What is needed is an exact copy of the records, with the images left out.

Material for this task:
• • •
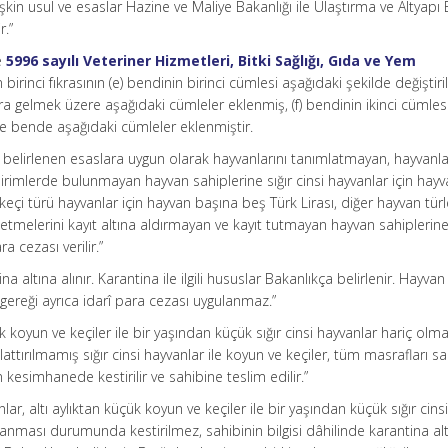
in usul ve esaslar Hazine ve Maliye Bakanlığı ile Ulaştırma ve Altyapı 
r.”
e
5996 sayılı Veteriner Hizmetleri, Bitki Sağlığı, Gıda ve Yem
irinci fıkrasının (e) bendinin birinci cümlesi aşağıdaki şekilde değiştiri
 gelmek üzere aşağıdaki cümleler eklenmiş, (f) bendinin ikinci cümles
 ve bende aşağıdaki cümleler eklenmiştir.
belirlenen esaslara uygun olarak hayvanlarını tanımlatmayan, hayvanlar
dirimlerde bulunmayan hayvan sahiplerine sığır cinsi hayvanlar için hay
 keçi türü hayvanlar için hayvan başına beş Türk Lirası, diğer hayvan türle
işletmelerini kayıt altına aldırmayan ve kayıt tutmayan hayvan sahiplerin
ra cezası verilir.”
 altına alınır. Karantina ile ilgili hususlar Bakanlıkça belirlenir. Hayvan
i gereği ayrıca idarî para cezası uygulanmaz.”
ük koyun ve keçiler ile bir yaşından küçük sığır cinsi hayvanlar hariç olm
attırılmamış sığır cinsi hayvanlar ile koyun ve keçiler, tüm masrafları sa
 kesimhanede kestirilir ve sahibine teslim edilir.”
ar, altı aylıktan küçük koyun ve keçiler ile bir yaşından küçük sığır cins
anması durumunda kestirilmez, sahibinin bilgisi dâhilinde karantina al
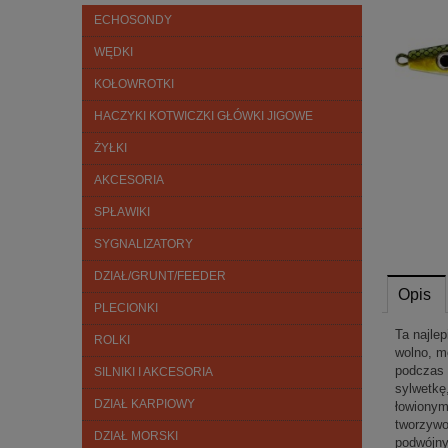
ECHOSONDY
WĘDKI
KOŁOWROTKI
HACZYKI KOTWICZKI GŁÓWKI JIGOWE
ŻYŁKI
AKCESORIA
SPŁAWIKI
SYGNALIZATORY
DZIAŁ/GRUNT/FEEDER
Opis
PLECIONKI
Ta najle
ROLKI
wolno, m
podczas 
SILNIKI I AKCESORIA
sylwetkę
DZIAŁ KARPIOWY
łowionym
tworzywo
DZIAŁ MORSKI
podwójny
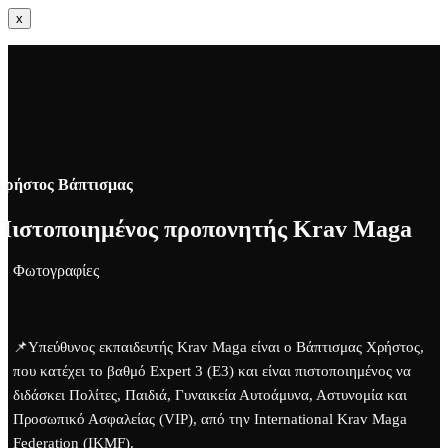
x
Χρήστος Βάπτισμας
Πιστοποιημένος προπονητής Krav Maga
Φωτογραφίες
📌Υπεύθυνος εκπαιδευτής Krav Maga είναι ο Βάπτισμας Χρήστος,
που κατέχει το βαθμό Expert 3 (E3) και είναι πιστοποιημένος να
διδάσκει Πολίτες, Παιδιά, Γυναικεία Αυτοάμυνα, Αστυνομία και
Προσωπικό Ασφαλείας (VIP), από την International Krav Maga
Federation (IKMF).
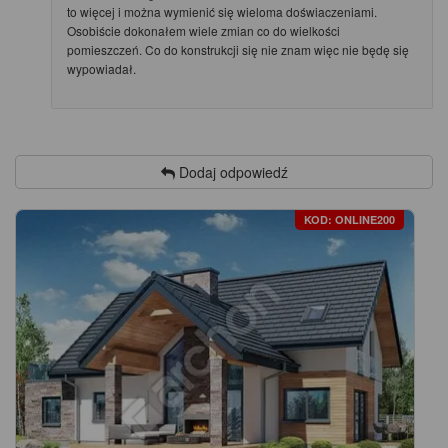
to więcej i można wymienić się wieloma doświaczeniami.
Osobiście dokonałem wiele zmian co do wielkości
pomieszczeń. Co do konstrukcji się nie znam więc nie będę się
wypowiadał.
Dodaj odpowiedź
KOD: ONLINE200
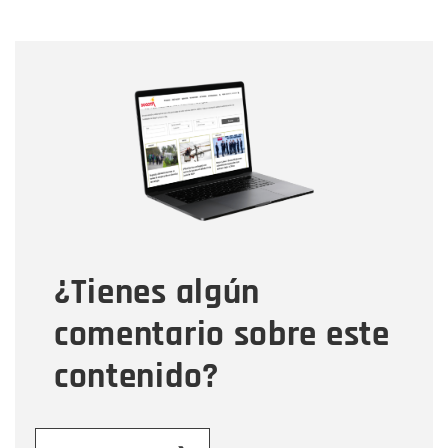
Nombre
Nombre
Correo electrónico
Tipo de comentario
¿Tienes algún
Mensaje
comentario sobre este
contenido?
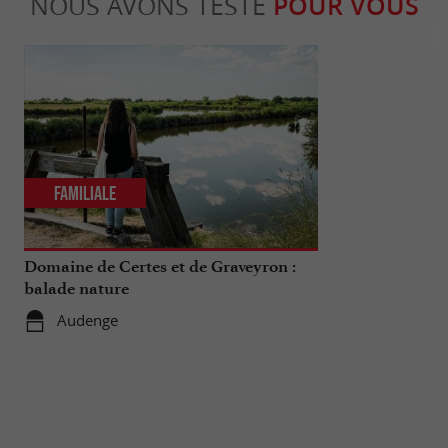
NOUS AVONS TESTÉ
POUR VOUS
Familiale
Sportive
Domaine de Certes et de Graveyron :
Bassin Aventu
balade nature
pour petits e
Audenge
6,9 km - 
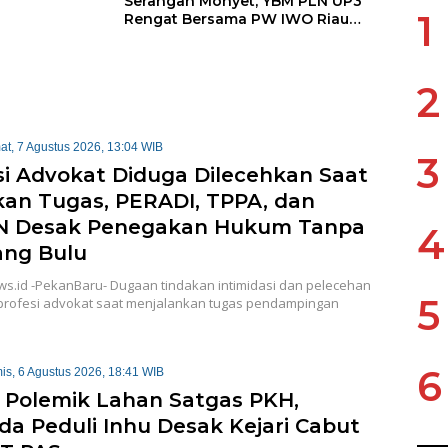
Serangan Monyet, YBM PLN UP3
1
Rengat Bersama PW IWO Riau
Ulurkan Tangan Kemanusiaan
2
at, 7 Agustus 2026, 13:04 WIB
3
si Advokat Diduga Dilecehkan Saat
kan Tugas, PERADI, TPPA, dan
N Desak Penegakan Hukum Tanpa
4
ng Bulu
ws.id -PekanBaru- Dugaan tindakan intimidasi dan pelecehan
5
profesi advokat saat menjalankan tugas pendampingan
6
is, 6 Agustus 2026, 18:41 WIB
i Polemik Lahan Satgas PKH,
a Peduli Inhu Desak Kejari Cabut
• • •
Answer area:
in usul ve esaslar Hazine ve Maliye Bakanlığı ile Ulaştırma ve Altyapı 
r.”
e
5996 sayılı Veteriner Hizmetleri, Bitki Sağlığı, Gıda ve Yem
irinci fıkrasının (e) bendinin birinci cümlesi aşağıdaki şekilde değiştiri
 gelmek üzere aşağıdaki cümleler eklenmiş, (f) bendinin ikinci cümles
 ve bende aşağıdaki cümleler eklenmiştir.
belirlenen esaslara uygun olarak hayvanlarını tanımlatmayan, hayvanlar
dirimlerde bulunmayan hayvan sahiplerine sığır cinsi hayvanlar için hay
 keçi türü hayvanlar için hayvan başına beş Türk Lirası, diğer hayvan türle
işletmelerini kayıt altına aldırmayan ve kayıt tutmayan hayvan sahiplerin
ra cezası verilir.”
 altına alınır. Karantina ile ilgili hususlar Bakanlıkça belirlenir. Hayvan
i gereği ayrıca idarî para cezası uygulanmaz.”
ük koyun ve keçiler ile bir yaşından küçük sığır cinsi hayvanlar hariç olm
attırılmamış sığır cinsi hayvanlar ile koyun ve keçiler, tüm masrafları sa
 kesimhanede kestirilir ve sahibine teslim edilir.”
ar, altı aylıktan küçük koyun ve keçiler ile bir yaşından küçük sığır cins
anması durumunda kestirilmez, sahibinin bilgisi dâhilinde karantina al
ECHOSONDY
WĘDKI
KOŁOWROTKI
HACZYKI KOTWICZKI GŁÓWKI JIGOWE
ŻYŁKI
AKCESORIA
SPŁAWIKI
SYGNALIZATORY
DZIAŁ/GRUNT/FEEDER
Opis
PLECIONKI
Ta najle
ROLKI
wolno, m
podczas 
SILNIKI I AKCESORIA
sylwetkę
DZIAŁ KARPIOWY
łowionym
tworzywo
DZIAŁ MORSKI
podwójny
x
Χρήστος Βάπτισμας
Πιστοποιημένος προπονητής Krav Maga
Φωτογραφίες
📌Υπεύθυνος εκπαιδευτής Krav Maga είναι ο Βάπτισμας Χρήστος,
που κατέχει το βαθμό Expert 3 (E3) και είναι πιστοποιημένος να
διδάσκει Πολίτες, Παιδιά, Γυναικεία Αυτοάμυνα, Αστυνομία και
Προσωπικό Ασφαλείας (VIP), από την International Krav Maga
Federation (IKMF).
to więcej i można wymienić się wieloma doświaczeniami.
Osobiście dokonałem wiele zmian co do wielkości
pomieszczeń. Co do konstrukcji się nie znam więc nie będę się
wypowiadał.
Dodaj odpowiedź
KOD: ONLINE200
Nombre
Nombre
Correo electrónico
Tipo de comentario
¿Tienes algún
Mensaje
comentario sobre este
contenido?
NOUS AVONS TESTÉ
POUR VOUS
Familiale
Sportive
Domaine de Certes et de Graveyron :
Bassin Aventu
balade nature
pour petits e
Audenge
6,9 km - 
Serangan Monyet, YBM PLN UP3
1
Rengat Bersama PW IWO Riau
Ulurkan Tangan Kemanusiaan
2
at, 7 Agustus 2026, 13:04 WIB
3
si Advokat Diduga Dilecehkan Saat
kan Tugas, PERADI, TPPA, dan
N Desak Penegakan Hukum Tanpa
4
ng Bulu
ws.id -PekanBaru- Dugaan tindakan intimidasi dan pelecehan
5
profesi advokat saat menjalankan tugas pendampingan
6
is, 6 Agustus 2026, 18:41 WIB
i Polemik Lahan Satgas PKH,
a Peduli Inhu Desak Kejari Cabut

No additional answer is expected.